Every record should be copied exactly, and the images omitted.

=== INPUT ===

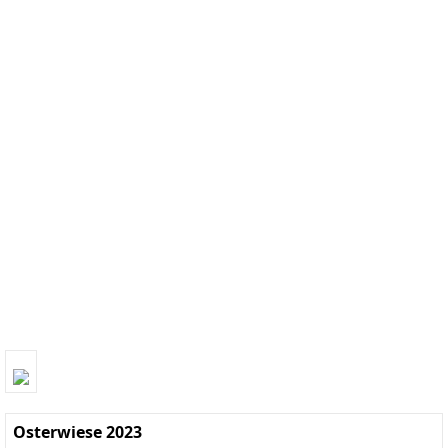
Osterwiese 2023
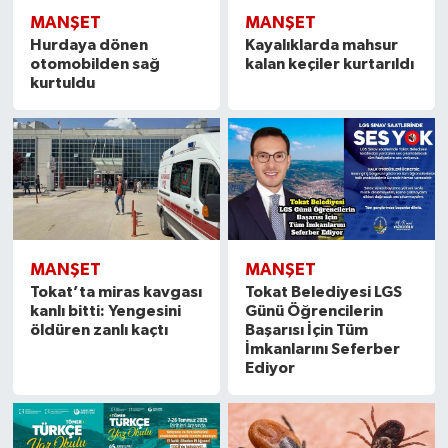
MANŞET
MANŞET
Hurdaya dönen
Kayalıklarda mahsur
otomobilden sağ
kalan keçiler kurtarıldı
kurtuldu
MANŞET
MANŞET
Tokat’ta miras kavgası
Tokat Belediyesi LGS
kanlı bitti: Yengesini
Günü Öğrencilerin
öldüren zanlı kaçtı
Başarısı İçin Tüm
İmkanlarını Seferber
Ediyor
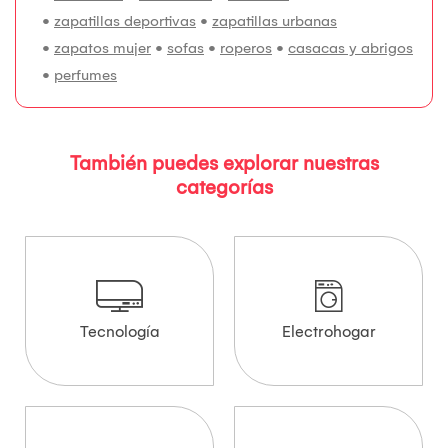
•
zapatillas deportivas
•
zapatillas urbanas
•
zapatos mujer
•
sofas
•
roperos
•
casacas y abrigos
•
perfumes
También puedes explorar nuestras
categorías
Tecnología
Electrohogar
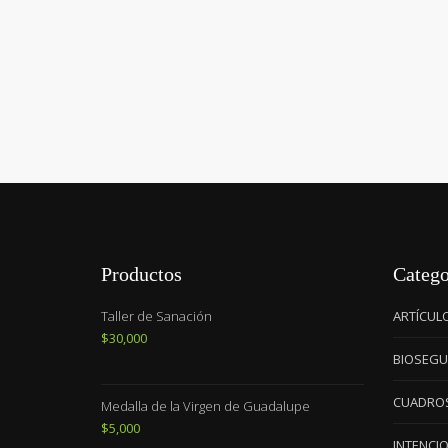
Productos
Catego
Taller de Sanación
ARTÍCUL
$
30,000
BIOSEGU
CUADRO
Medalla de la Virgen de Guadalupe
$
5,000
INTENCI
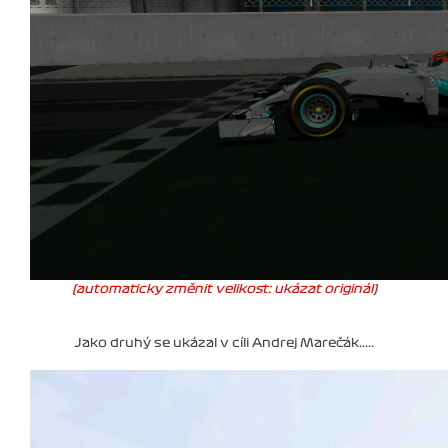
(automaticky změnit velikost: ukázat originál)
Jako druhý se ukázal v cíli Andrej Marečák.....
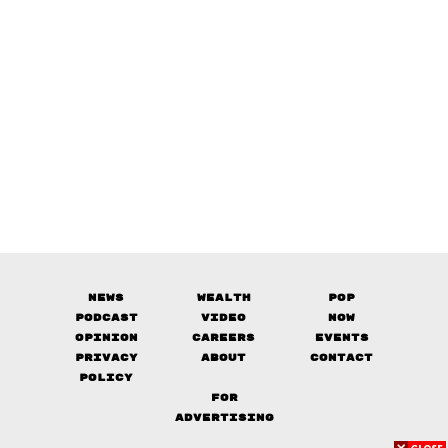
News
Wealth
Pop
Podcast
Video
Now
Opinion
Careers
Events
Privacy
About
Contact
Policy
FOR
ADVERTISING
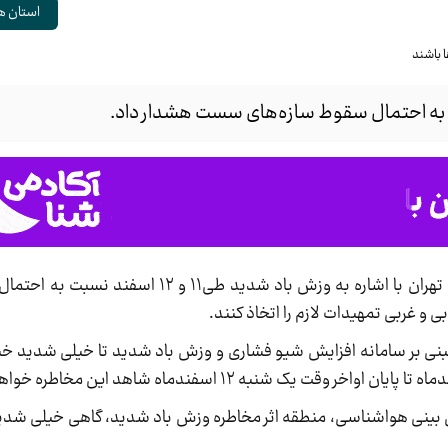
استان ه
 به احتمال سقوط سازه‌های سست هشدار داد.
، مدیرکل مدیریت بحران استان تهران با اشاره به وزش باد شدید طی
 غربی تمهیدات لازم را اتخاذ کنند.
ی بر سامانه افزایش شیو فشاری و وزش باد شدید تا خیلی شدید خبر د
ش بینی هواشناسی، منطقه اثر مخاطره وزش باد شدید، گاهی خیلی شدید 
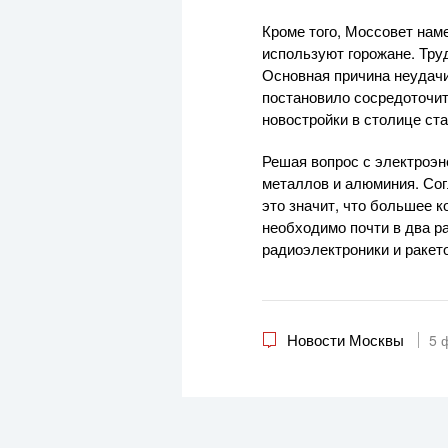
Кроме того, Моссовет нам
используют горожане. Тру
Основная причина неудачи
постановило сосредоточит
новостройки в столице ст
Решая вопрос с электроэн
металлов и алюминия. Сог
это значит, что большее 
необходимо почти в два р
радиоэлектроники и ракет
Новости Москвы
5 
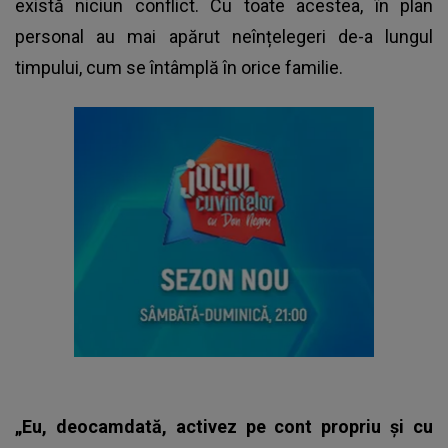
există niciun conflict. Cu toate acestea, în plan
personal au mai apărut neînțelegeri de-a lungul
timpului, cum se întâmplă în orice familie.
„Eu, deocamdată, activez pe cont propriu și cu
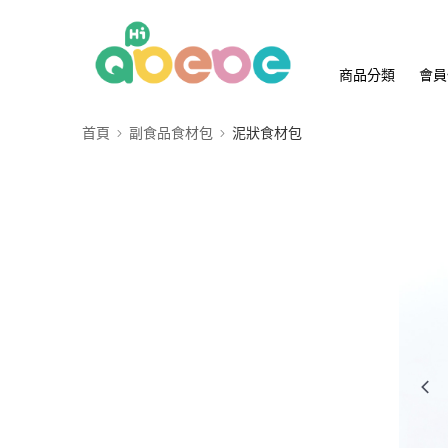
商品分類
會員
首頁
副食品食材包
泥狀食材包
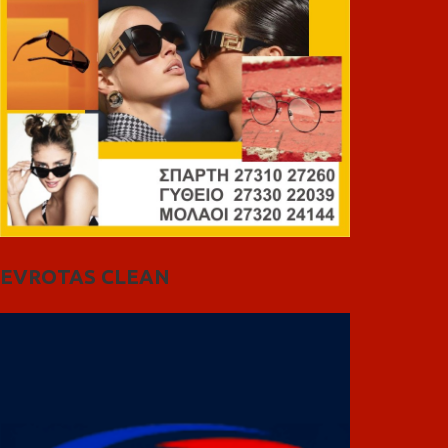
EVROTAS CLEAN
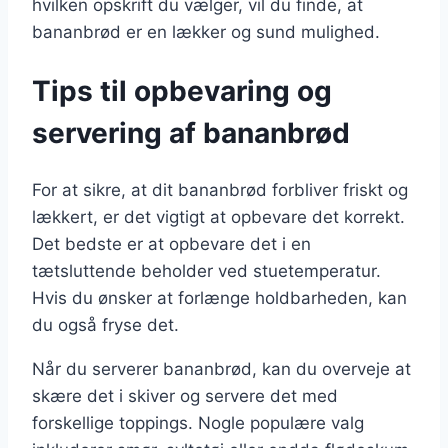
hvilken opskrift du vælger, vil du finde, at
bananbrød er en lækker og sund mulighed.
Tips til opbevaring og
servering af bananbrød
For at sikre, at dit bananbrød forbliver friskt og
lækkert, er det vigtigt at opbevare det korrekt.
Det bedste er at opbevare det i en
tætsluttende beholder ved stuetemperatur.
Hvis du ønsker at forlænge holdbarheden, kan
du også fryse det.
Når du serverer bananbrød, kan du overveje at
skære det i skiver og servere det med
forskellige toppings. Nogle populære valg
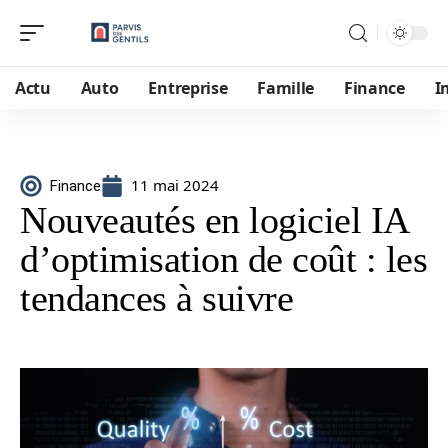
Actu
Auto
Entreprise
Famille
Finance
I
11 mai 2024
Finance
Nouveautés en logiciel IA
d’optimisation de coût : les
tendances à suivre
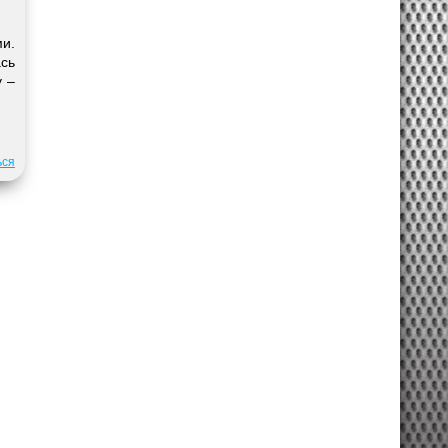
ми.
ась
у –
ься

===

## RESPONSE TO THIS TASK
Osterwiese 2023
MANŞET
MANŞET
Hurdaya dönen
Kayalıklarda mahsur
otomobilden sağ
kalan keçiler kurtarıldı
kurtuldu
MANŞET
MANŞET
Tokat’ta miras kavgası
Tokat Belediyesi LGS
kanlı bitti: Yengesini
Günü Öğrencilerin
öldüren zanlı kaçtı
Başarısı İçin Tüm
İmkanlarını Seferber
Ediyor
•
zapatillas deportivas
•
zapatillas urbanas
•
zapatos mujer
•
sofas
•
roperos
•
casacas y abrigos
•
perfumes
También puedes explorar nuestras
categorías
Tecnología
Electrohogar
Productos
Catego
Taller de Sanación
ARTÍCUL
$
30,000
BIOSEGU
CUADRO
Medalla de la Virgen de Guadalupe
$
5,000
INTENCI
(automaticky změnit velikost: ukázat originál)
Jako druhý se ukázal v cíli Andrej Marečák.....
News
Wealth
Pop
Podcast
Video
Now
Opinion
Careers
Events
Privacy
About
Contact
Policy
FOR
ADVERTISING
استان ه
 به احتمال سقوط سازه‌های سست هشدار داد.
، مدیرکل مدیریت بحران استان تهران با اشاره به وزش باد شدید طی
 غربی تمهیدات لازم را اتخاذ کنند.
ی بر سامانه افزایش شیو فشاری و وزش باد شدید تا خیلی شدید خبر د
ش بینی هواشناسی، منطقه اثر مخاطره وزش باد شدید، گاهی خیلی شدید 
Кроме того, Моссовет нам
используют горожане. Тру
Основная причина неудачи
постановило сосредоточит
новостройки в столице ст
Решая вопрос с электроэн
металлов и алюминия. Сог
это значит, что большее 
необходимо почти в два р
радиоэлектроники и ракет
Новости Москвы
5 
există niciun conflict. Cu toate acestea, în plan
personal au mai apărut neînțelegeri de-a lungul
timpului, cum se întâmplă în orice familie.
„Eu, deocamdată, activez pe cont propriu și cu
商品分類
會員
首頁
副食品食材包
泥狀食材包
EVROTAS CLEAN
hvilken opskrift du vælger, vil du finde, at
bananbrød er en lækker og sund mulighed.
Tips til opbevaring og
servering af bananbrød
For at sikre, at dit bananbrød forbliver friskt og
lækkert, er det vigtigt at opbevare det korrekt.
Det bedste er at opbevare det i en
tætsluttende beholder ved stuetemperatur.
Hvis du ønsker at forlænge holdbarheden, kan
du også fryse det.
Når du serverer bananbrød, kan du overveje at
skære det i skiver og servere det med
forskellige toppings. Nogle populære valg
Actu
Auto
Entreprise
Famille
Finance
I
11 mai 2024
Finance
Nouveautés en logiciel IA
d’optimisation de coût : les
tendances à suivre
ми.
ась
у –
ься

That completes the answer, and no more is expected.